→ Your goal
Pictures appear among the records. Write out all else exactly as it stands.
═══ Data records ═══
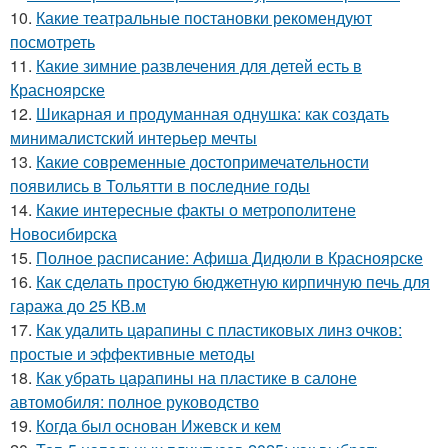
10.
Какие театральные постановки рекомендуют
посмотреть
11.
Какие зимние развлечения для детей есть в
Красноярске
12.
Шикарная и продуманная однушка: как создать
минималистский интерьер мечты
13.
Какие современные достопримечательности
появились в Тольятти в последние годы
14.
Какие интересные факты о метрополитене
Новосибирска
15.
Полное расписание: Афиша Дидюли в Красноярске
16.
Как сделать простую бюджетную кирпичную печь для
гаража до 25 КВ.м
17.
Как удалить царапины с пластиковых линз очков:
простые и эффективные методы
18.
Как убрать царапины на пластике в салоне
автомобиля: полное руководство
19.
Когда был основан Ижевск и кем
═══
→ Your solution
10.
Какие театральные постановки рекомендуют
посмотреть
11.
Какие зимние развлечения для детей есть в
Красноярске
12.
Шикарная и продуманная однушка: как создать
минималистский интерьер мечты
13.
Какие современные достопримечательности
появились в Тольятти в последние годы
14.
Какие интересные факты о метрополитене
Новосибирска
15.
Полное расписание: Афиша Дидюли в Красноярске
16.
Как сделать простую бюджетную кирпичную печь для
гаража до 25 КВ.м
17.
Как удалить царапины с пластиковых линз очков:
простые и эффективные методы
18.
Как убрать царапины на пластике в салоне
автомобиля: полное руководство
19.
Когда был основан Ижевск и кем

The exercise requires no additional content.